Klagefall

Kurzmitteilungen

Als der Hagel kam, mit kalten, spitzen Körner, die auf meine Kopfhaut trommelten, als sich die Leute unter das Vordach des Discounters drängten, als mir auf dem Fahrrad der Nordwestwind entgegenkam und der voll beladene Anhänger an der Kupplung zog, als meine Klamotten langsam nass wurden, da dachte ich: Scheiß auf das Wetter, ich habe an diesem Samstagvormittag den Baumarkt überlebt, die Schlange vor den Einkaufswagen, den Einweiser am Eingang, die verdammte Maske und die beschlagenen Brillengläser, die Schlange an der Kasse, den Einweiser am Ausgang, der da stand wie ein Heiliger, wie ein Verkehrspolizist mitten auf der Kreuzung und der die Menschenströme mit ein paar Armbewegungen teilte, ich habe die Farbe gefunden, die ich brauchte, und das Vogelfutter in der Gartenabteilung ganz am Ende, mich hat niemand über den Haufen gerannt und die ganze Zeit habe ich weitergeatmet und keine Panikattacke gekriegt in diesem Baumarkt am Samstagvormittag, ich bin über den ganzen Parkplatz von diesem hässlichen Einkaufszentrum gefahren, ohne irgendwo mit dem Fahrradanhänger hängenzubleiben, da ist der Hagel ja wohl das kleinste Problem und eigentlich ist es doch ganz schön so, allein und draußen an der Luft.

Alle Reisen in das Gebiet des Landes Mecklenburg-Vorpommern sind untersagt gilt für uns nicht, wir sind schon da.

Der Wind hat sich gelegt und die Sonne scheint so sehr, dass man nach einem Schattenplatz suchen möchte. Ich habe Usedom noch nie so leer gesehen. Nicht mal an einem verregneten Novembermorgen ist Zinnowitz so leer wie heute. Die Geschäfte sind wieder geöffnet, die Inhaber stehen davor und warten vergeblich auf Kunden. Die Einheimischen brauchen keine Outdoorjacken.

Die Ferienanlagen stehen leer, auf den Campingplätzen sind nur ein paar heimliche Besucher. Vor einem Ferienhaus in Karlshagen steht ein Auto mit Wolfsburger Kennzeichen. In der Windschutzscheibe liegt ein großer Zettel: Der Halter des Fahrzeugs mit dem amtlichen Kennzeichen WOB … hat seinen Erstwohnsitz gemäß § 4 Absatz 2 SARS-CoV-2-Bekämpfungsverordnung im Landkreis Vorpommern-Greifswald. Datum, Unterschrift, Stempel.

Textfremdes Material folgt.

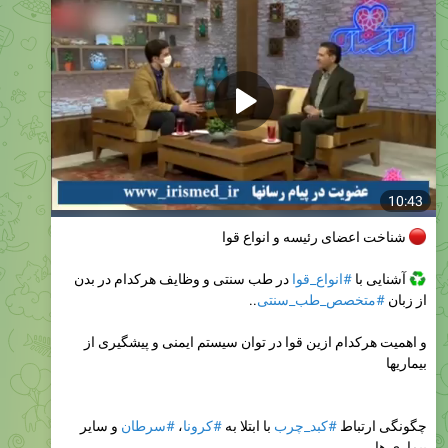
10:43
شناخت اعضای رئیسه و انواع قوا
آشنایی با
#انواع_قوا
در طب سنتی و وظایف هرکدام در بدن
از زبان
#متخصص_طب_سنتی
..
و اهمیت هرکدام ازین قوا در توان سیستم ایمنی و پیشگیری از
بیماریها
چگونگی ارتباط
#کبد_چرب
با ابتلا به
#کرونا
،
#سرطان
و سایر
بیماری ها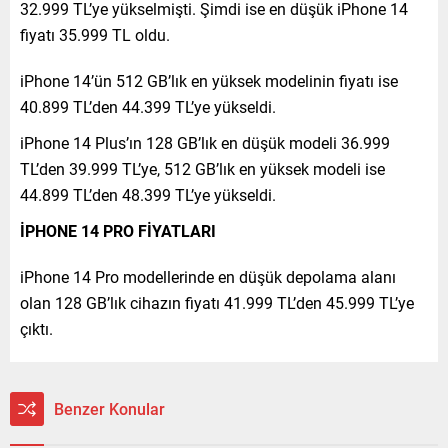
32.999 TL’ye yükselmişti. Şimdi ise en düşük iPhone 14
fiyatı 35.999 TL oldu.
iPhone 14’ün 512 GB’lık en yüksek modelinin fiyatı ise
40.899 TL’den 44.399 TL’ye yükseldi.
iPhone 14 Plus’ın 128 GB’lık en düşük modeli 36.999
TL’den 39.999 TL’ye, 512 GB’lık en yüksek modeli ise
44.899 TL’den 48.399 TL’ye yükseldi.
İPHONE 14 PRO FİYATLARI
iPhone 14 Pro modellerinde en düşük depolama alanı
olan 128 GB’lık cihazın fiyatı 41.999 TL’den 45.999 TL’ye
çıktı.
Benzer Konular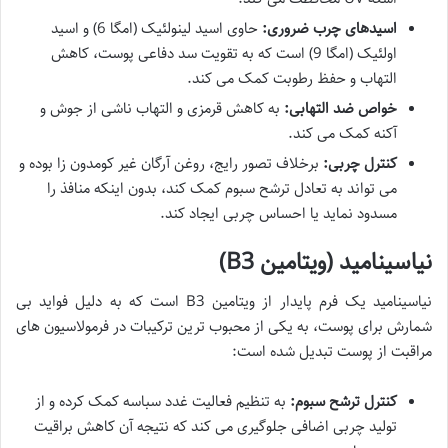
اسیدهای چرب ضروری:
حاوی اسید لینولئیک (امگا 6) و اسید
اولئیک (امگا 9) است که به تقویت سد دفاعی پوست، کاهش
التهاب و حفظ رطوبت کمک می کند.
خواص ضد التهابی:
به کاهش قرمزی و التهاب ناشی از جوش و
آکنه کمک می کند.
کنترل چربی:
برخلاف تصور رایج، روغن آرگان غیر کومدون زا بوده و
می تواند به تعادل ترشح سبوم کمک کند، بدون اینکه منافذ را
مسدود نماید یا احساس چربی ایجاد کند.
نیاسینامید (ویتامین B3)
نیاسینامید یک فرم پایدار از ویتامین B3 است که به دلیل فواید بی
شمارش برای پوست، به یکی از محبوب ترین ترکیبات در فرمولاسیون های
مراقبت از پوست تبدیل شده است:
کنترل ترشح سبوم:
به تنظیم فعالیت غدد سباسه کمک کرده و از
تولید چربی اضافی جلوگیری می کند که نتیجه آن کاهش براقیت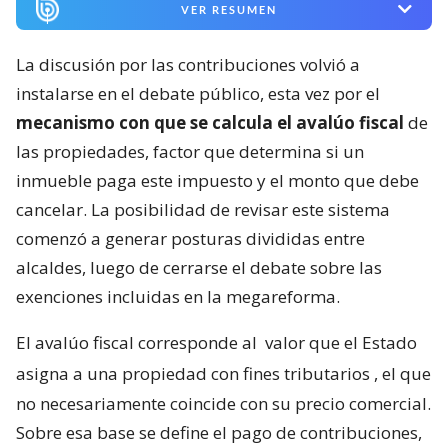
VER RESUMEN
La discusión por las contribuciones volvió a
instalarse en el debate público, esta vez por el
mecanismo con que se calcula el avalúo fiscal
de
las propiedades, factor que determina si un
inmueble paga este impuesto y el monto que debe
cancelar. La posibilidad de revisar este sistema
comenzó a generar posturas divididas entre
alcaldes, luego de cerrarse el debate sobre las
exenciones incluidas en la megareforma.
El avalúo fiscal corresponde al
valor que el Estado
asigna a una propiedad con fines tributarios
, el que
no necesariamente coincide con su precio comercial.
Sobre esa base se define el pago de contribuciones,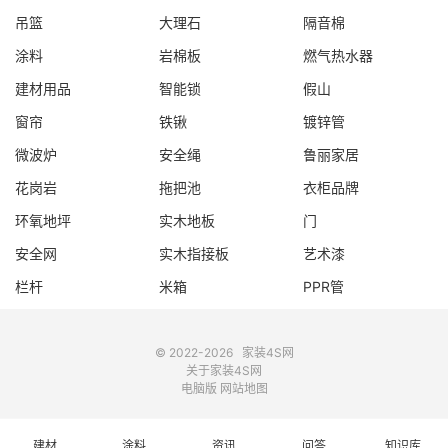
吊篮
大理石
隔音棉
涂料
岩棉板
燃气热水器
建材用品
智能锁
假山
窗帘
铁锹
镀锌管
微波炉
安全绳
鲁丽家居
花岗岩
拖把池
衣柜品牌
环氧地坪
实木地板
门
安全网
实木指接板
艺术漆
栏杆
米箱
PPR管
© 2022-2026
家装4S网
关于家装4S网
电脑版
网站地图
建材
涂料
资讯
问答
知识库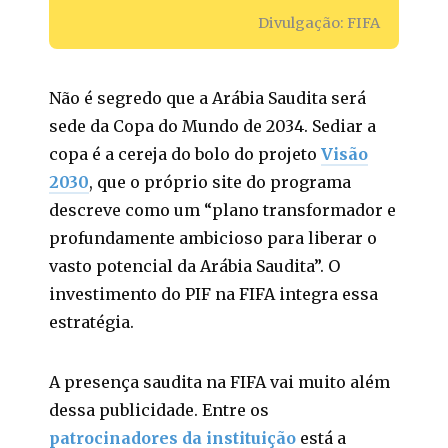
Divulgação: FIFA
Não é segredo que a Arábia Saudita será
sede da Copa do Mundo de 2034. Sediar a
copa é a cereja do bolo do projeto
Visão
2030
, que o próprio site do programa
descreve como um “plano transformador e
profundamente ambicioso para liberar o
vasto potencial da Arábia Saudita”. O
investimento do PIF na FIFA integra essa
estratégia.
A presença saudita na FIFA vai muito além
dessa publicidade. Entre os
patrocinadores da instituição
está a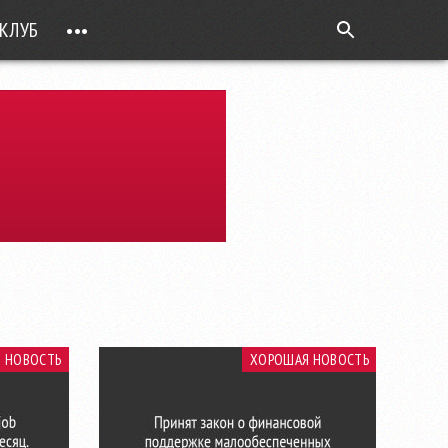
КЛУБ
•••
ВОПРОС РЕБРОМ
ТОЧКИ НАД Ö
ФОТОГАЛЕРЕИ
ЦИФРА ДНЯ
ВИДЕО
ОТКРЫТАЯ ЛИНИЯ
ПРИЛОЖЕНИЯ
DEUTSCH
 НОВОСТЬ
ХОРОШАЯ НОВОСТЬ
ВОЙТИ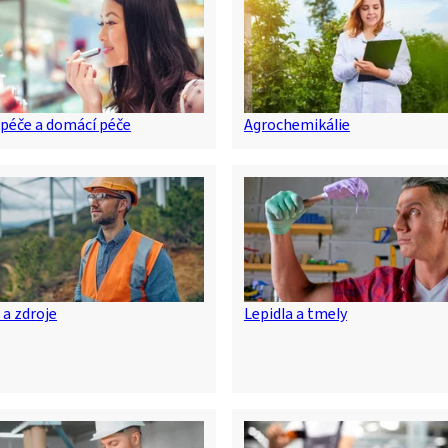
péče a domácí péče
Agrochemikálie
 a zdroje
Lepidla a tmely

Je weiter wir nach Norden kommen, desto seltener treffen wir andere Fahrradfahrer. Alle grüßen sich. Wir sind alle Teilnehmer einer großen Expedition. Wir sind unter uns. Das hat es noch nie gegeben.

Es muss mal wieder regnen. Die Insel ist trocken wie ein Schwamm. Sie wird alles aufsaugen, den Regen und die Touristen. Wahrscheinlich werden die Touristen zuerst kommen.

Jede Reise muss ein Ziel haben. Wir sitzen am Hafenbecken von Peenemünde und essen die Sachen, die wir mitgebracht haben.

Auf der Rückfahrt steht hinter Buddenhagen ein Sprung Rehe direkt am Bahngleis. Über ein Dutzend Tiere, sie sind ganz nahe herangekommen und gucken neugierig in unseren Wagen, der langsam beschleunigt.

Die Arbeitskollegin, die von ihrem Schwiegervater erzählt. Sie wohnen auf dem Dorf, zusammen in einem großen Haus, drei Generationen unter einem Dach.

Sie arbeitet von frühmorgens bis mittags, dann fährt sie eine Stunde nach lang nach Hause, um ihre Schwiegermutter abzulösen, die jetzt ihren Schwiegervater und den fünfjährigen Enkel zugleich betreut. Ihr Mann muss ganztags arbeiten und nimmt nach und nach seinen Jahresurlaub, um die Situation beherrschbar zu halten. Da nicht beide Eltern systemrelevant sind, gibt es keine Notbetreuung im Kindergarten.

Die Schwiegereltern sind beide über 80, sie nehmen die Situation sehr ernst. Keine Besuche, kein Einkaufen, sie bleiben auf dem Grundstück. Sie sehen auch ihre anderen beiden Söhne nicht. Der Schwiegervater sitzt auf seinem Stuhl im Garten und stellt sich vor, dass er seine Söhne nicht an der Haustür klingeln hört, anders kann er es sich nicht erklären, dass sie ihn nicht besuchen, die wären doch schon längst mal vorbeigekommen.

Falls ihr Helden sucht, hier sind welche.